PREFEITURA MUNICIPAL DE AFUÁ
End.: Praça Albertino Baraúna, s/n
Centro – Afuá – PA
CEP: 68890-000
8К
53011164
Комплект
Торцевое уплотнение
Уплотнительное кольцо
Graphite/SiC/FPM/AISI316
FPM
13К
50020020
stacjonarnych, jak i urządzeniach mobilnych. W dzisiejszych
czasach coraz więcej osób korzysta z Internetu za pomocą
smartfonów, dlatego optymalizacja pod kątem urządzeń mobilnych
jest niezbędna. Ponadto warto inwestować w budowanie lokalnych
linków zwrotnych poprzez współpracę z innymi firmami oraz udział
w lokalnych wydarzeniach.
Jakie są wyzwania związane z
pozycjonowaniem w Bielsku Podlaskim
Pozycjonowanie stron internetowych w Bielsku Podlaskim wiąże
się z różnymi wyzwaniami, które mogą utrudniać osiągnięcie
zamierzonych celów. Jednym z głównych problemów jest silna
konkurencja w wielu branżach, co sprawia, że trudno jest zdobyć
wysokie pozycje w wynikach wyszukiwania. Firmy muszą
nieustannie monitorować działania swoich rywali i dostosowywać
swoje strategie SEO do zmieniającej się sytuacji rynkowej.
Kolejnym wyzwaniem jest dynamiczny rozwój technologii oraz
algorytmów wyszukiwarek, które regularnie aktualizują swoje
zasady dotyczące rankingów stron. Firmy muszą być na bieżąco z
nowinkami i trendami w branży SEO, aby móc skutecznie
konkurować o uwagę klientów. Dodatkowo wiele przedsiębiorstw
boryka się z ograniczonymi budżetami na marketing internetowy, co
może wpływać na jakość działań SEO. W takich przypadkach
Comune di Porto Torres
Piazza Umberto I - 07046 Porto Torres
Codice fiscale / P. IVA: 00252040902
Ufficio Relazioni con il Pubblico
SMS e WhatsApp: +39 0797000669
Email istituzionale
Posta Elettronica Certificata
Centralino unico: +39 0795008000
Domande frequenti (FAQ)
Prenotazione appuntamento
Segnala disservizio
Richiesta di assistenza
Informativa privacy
· · · · · · ·
▸ **AIM OF THE EXERCISE**: No line may be left out; the records are to be transcribed in full.

▸ **EXERCISE RESULT**:
PREFEITURA MUNICIPAL DE AFUÁ
End.: Praça Albertino Baraúna, s/n
Centro – Afuá – PA
CEP: 68890-000
8К
53011164
Комплект
Торцевое уплотнение
Уплотнительное кольцо
Graphite/SiC/FPM/AISI316
FPM
13К
50020020
stacjonarnych, jak i urządzeniach mobilnych. W dzisiejszych
czasach coraz więcej osób korzysta z Internetu za pomocą
smartfonów, dlatego optymalizacja pod kątem urządzeń mobilnych
jest niezbędna. Ponadto warto inwestować w budowanie lokalnych
linków zwrotnych poprzez współpracę z innymi firmami oraz udział
w lokalnych wydarzeniach.
Jakie są wyzwania związane z
pozycjonowaniem w Bielsku Podlaskim
Pozycjonowanie stron internetowych w Bielsku Podlaskim wiąże
się z różnymi wyzwaniami, które mogą utrudniać osiągnięcie
zamierzonych celów. Jednym z głównych problemów jest silna
konkurencja w wielu branżach, co sprawia, że trudno jest zdobyć
wysokie pozycje w wynikach wyszukiwania. Firmy muszą
nieustannie monitorować działania swoich rywali i dostosowywać
swoje strategie SEO do zmieniającej się sytuacji rynkowej.
Kolejnym wyzwaniem jest dynamiczny rozwój technologii oraz
algorytmów wyszukiwarek, które regularnie aktualizują swoje
zasady dotyczące rankingów stron. Firmy muszą być na bieżąco z
nowinkami i trendami w branży SEO, aby móc skutecznie
konkurować o uwagę klientów. Dodatkowo wiele przedsiębiorstw
boryka się z ograniczonymi budżetami na marketing internetowy, co
może wpływać na jakość działań SEO. W takich przypadkach
Comune di Porto Torres
Piazza Umberto I - 07046 Porto Torres
Codice fiscale / P. IVA: 00252040902
Ufficio Relazioni con il Pubblico
SMS e WhatsApp: +39 0797000669
Email istituzionale
Posta Elettronica Certificata
Centralino unico: +39 0795008000
Domande frequenti (FAQ)
Prenotazione appuntamento
Segnala disservizio
Richiesta di assistenza
Informativa privacy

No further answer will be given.